Dit middelengebruik is extremer in de professionele bodybuilding dan bij de amateurs. Dat verklaart waarom de kans op overlijden zoveel groter is bij profbodybuilders dan bij de wedstrijdbodybuilders op amateurniveau.
Het uitbannen van doping door een verbod en strenge controles zou wedstrijdbodybuilding minder riskant maken, maar bodybuildingorganisaties willen die stap niet zetten. Ze vinden de prijs die ze daarvoor zouden moeten betalen te hoog, vermoedt Smoliga. De wedstrijdsport zou kunnen kiezen voor de gezondheid van de sporters, maar dat zou betekenen dat er “minder indrukwekkende bodybuilders” op het podium staan. Nu kiest de sport voor spektakel, waardoor “een verhoogd risico op hart- en vaatziekten nu eenmaal bij bodybuilding op topniveau hoort”.
Helpt medische begeleiding?
Steeds meer bodybuilders proberen de risico’s van hun middelengebruik te beperken door zich medisch te laten begeleiden. Ze laten hun bloed onderzoeken door gespecialiseerde bedrijven of ondergaan regelmatige checkups door artsen. “Dat is waarschijnlijk een stap in de goede richting”, schrijft Smoliga. Maar hij voegt daar meteen aan toe dat ook farmacologische bodybuilders die zich medisch laten begeleiden nog steeds risico’s lopen.
Dat komt voor een deel omdat nogal wat bodybuilders om te beginnen behoorlijk eigenwijs zijn. Smoliga wijst op de Amerikaanse bodybuildingcoryfee John Meadows, die na veel moeite een bedrijf vond dat zijn bloed kon analyseren – en in een YouTube-video uit maart 2021 vervolgens vertelde dat hij op eigen houtje had besloten een aantal tests maar niet uit te voeren. Dat waren tests die Meadows hadden kunnen vertellen dat er zich bloedstolsels in zijn bloedvaten ontstonden. Vijf maanden later overleed Meadows als gevolg van een bloedstolsel, dat cruciale bloedvaten in zijn longen afsloot.

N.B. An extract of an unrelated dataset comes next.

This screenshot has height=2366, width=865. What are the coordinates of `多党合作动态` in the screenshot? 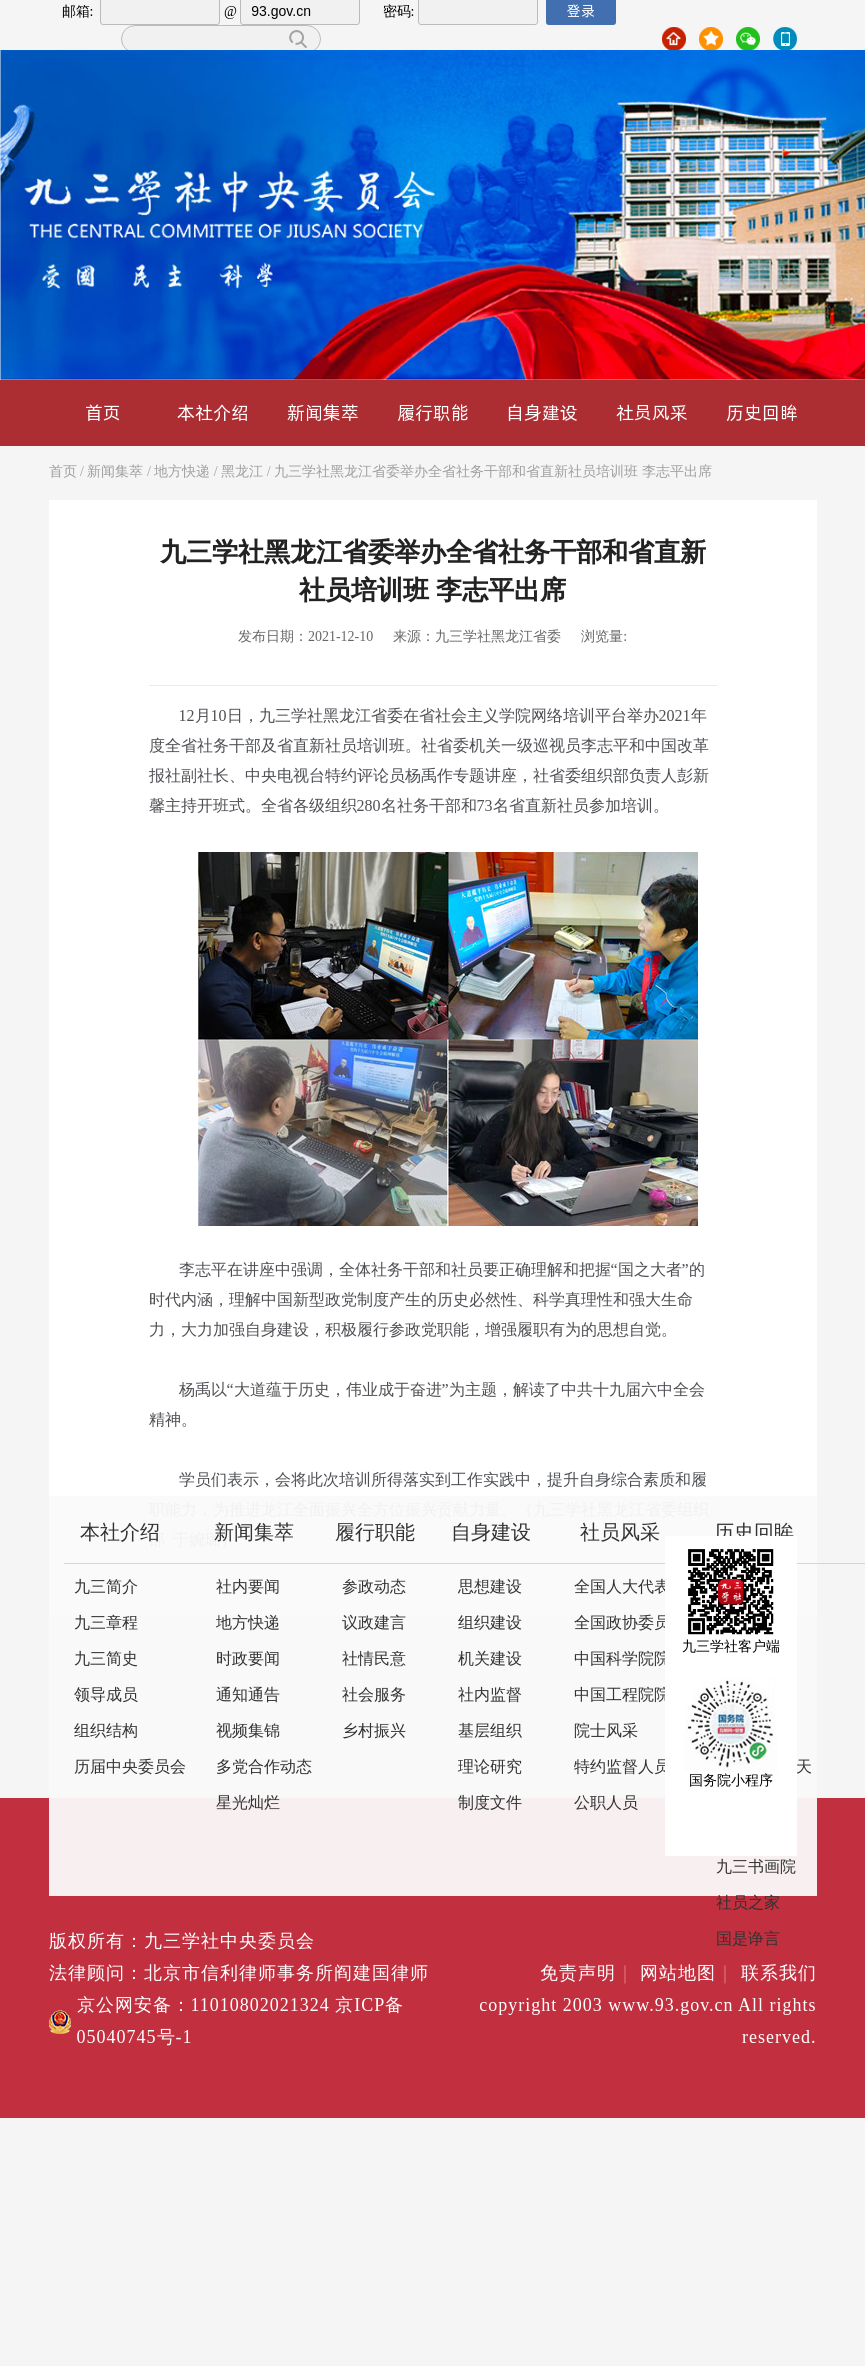 It's located at (264, 1767).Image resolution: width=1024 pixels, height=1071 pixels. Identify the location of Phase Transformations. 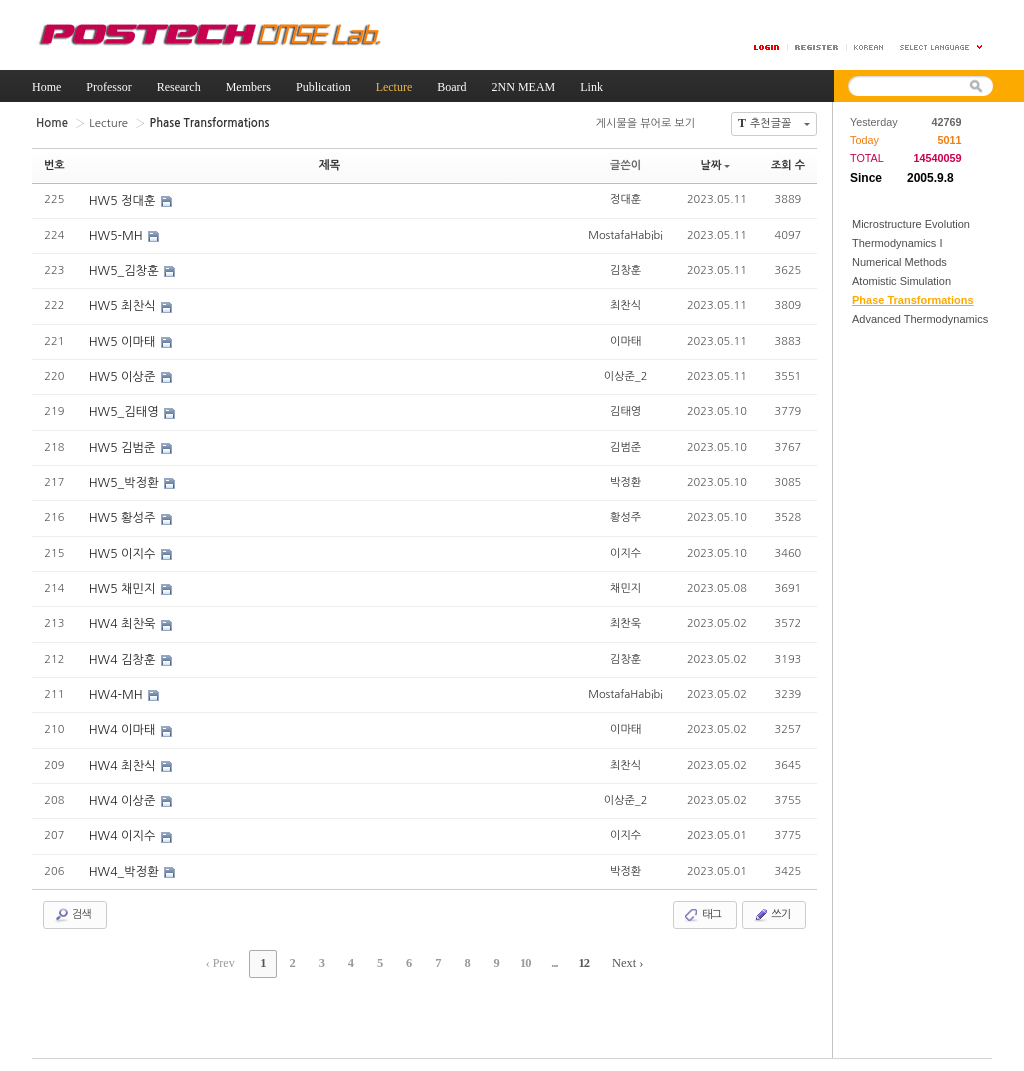
(913, 300).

Een soortgelijk probleem is dat in het verleden lang niet alle maatregelen die sport veiliger moesten maken hebben gewerkt. Sommige van die maatregelen werkten zelfs averechts, omdat ze sporters een vals idee van veiligheid gaven en de bereidheid om risico’s te nemen juist vergrootten. In een sport waarbij risico’s nemen door middelengebruik normaal is, is die kans natuurlijk zeer aanwezig.
Misschien worden de problemen die Marco Vecchiato en James Smoliga in dit webbericht bespreken nooit opgelost. Gelukkig hebben ze betrekking op maar een betrekkelijk klein deel van de fitnesscultuur, vertelde Vecchiato in een persbericht. “Onze bevindingen zijn geen aanklacht tegen krachttraining of de fitnesscultuur in het algemeen”, zei de cardioloog. “Integendeel. Regelmatige bewegen en regelmatig trainen met gewichten kunnen grote positieve effecten hebben op de gezondheid, de kwaliteit van leven en de kans om te overlijden.” En als iemand als Vecchiato dat zegt, dan is dat natuurlijk zo.